[Items listed in a dataset]
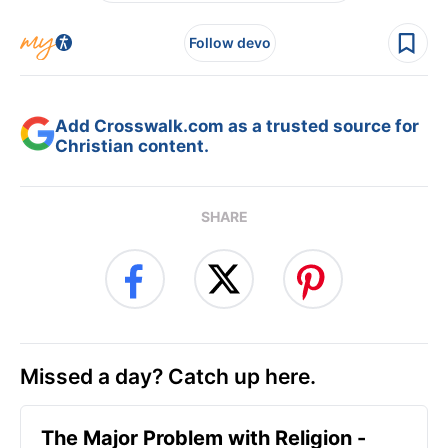
Follow devo
Add Crosswalk.com as a trusted source for
Christian content.
SHARE
Missed a day? Catch up here.
The Major Problem with Religion -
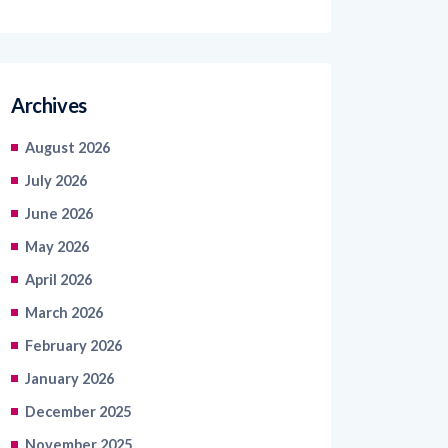
Archives
August 2026
July 2026
June 2026
May 2026
April 2026
March 2026
February 2026
January 2026
December 2025
November 2025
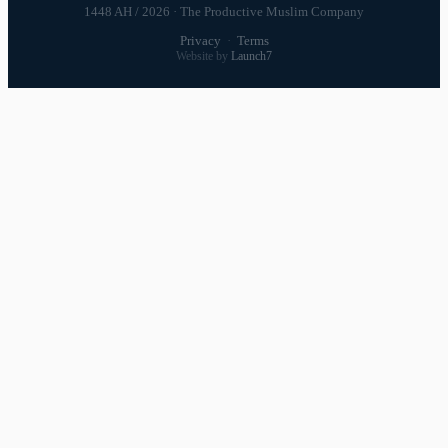
1448 AH / 2026 · The Productive Muslim Company
Privacy
·
Terms
Website by
Launch7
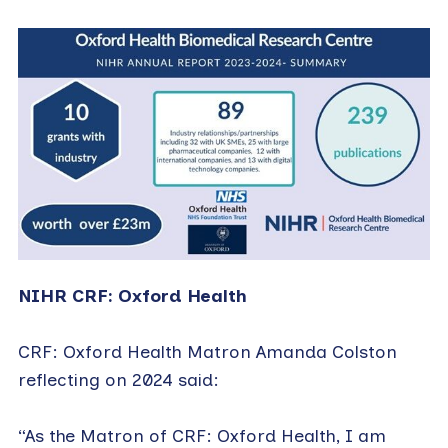
NIHR CRF: Oxford Health
CRF: Oxford Health Matron Amanda Colston
reflecting on 2024 said:
“As the Matron of CRF: Oxford Health, I am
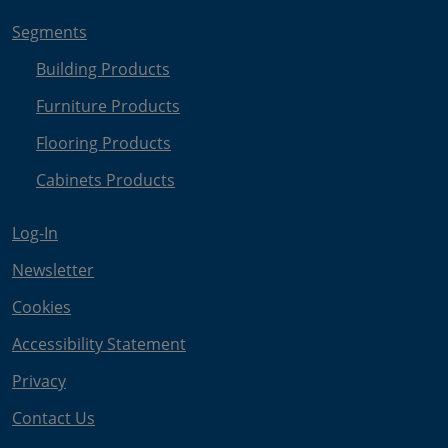
Segments
Building Products
Furniture Products
Flooring Products
Cabinets Products
Log-In
Newsletter
Cookies
Accessibility Statement
Privacy
Contact Us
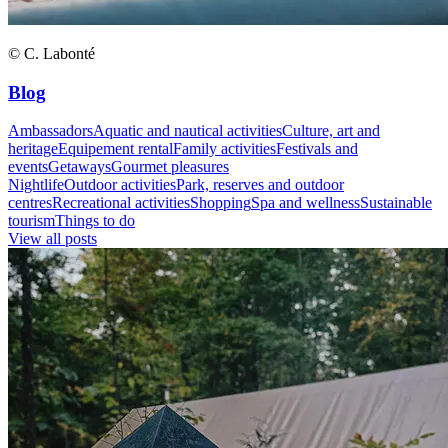
© C. Labonté
Blog
Ambassadors
Aquatic and nautical activities
Culture, art and
heritage
Equipement rental
Family activities
Festivals and
events
Getaways
Gourmet pleasures
Nightlife
Outdoor activities
Park, reserves and outdoor
centres
Recreational activities
Shopping
Spa and wellness
Sustainable
tourism
Things to do
View all posts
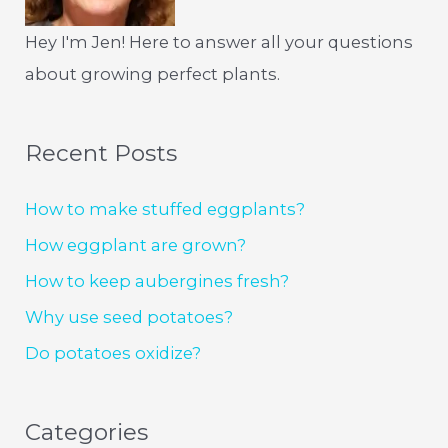
Hey I'm Jen! Here to answer all your questions
about growing perfect plants.
Recent Posts
How to make stuffed eggplants?
How eggplant are grown?
How to keep aubergines fresh?
Why use seed potatoes?
Do potatoes oxidize?
Categories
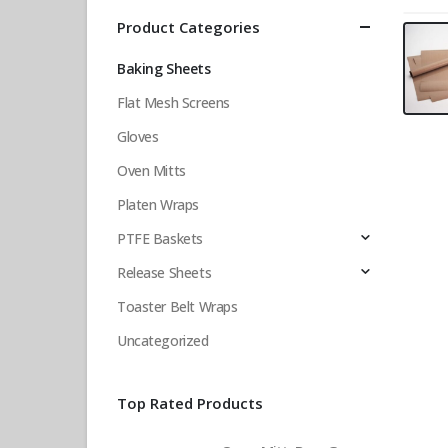
Product Categories
Baking Sheets
Flat Mesh Screens
Gloves
Oven Mitts
Platen Wraps
PTFE Baskets
Release Sheets
Toaster Belt Wraps
Uncategorized
Top Rated Products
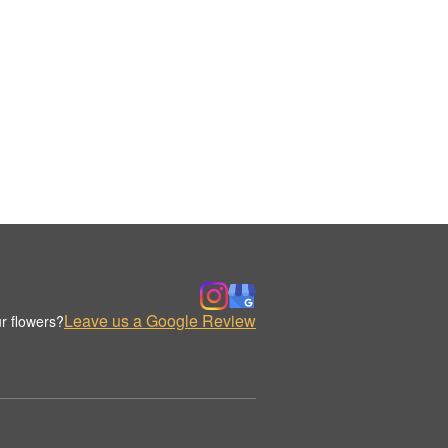
Leave us a Google Review
r flowers?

- _To do_
Among the entries, copy every line containing the word "potatoes".

- _The completed task_
Why use seed potatoes?
Do potatoes oxidize?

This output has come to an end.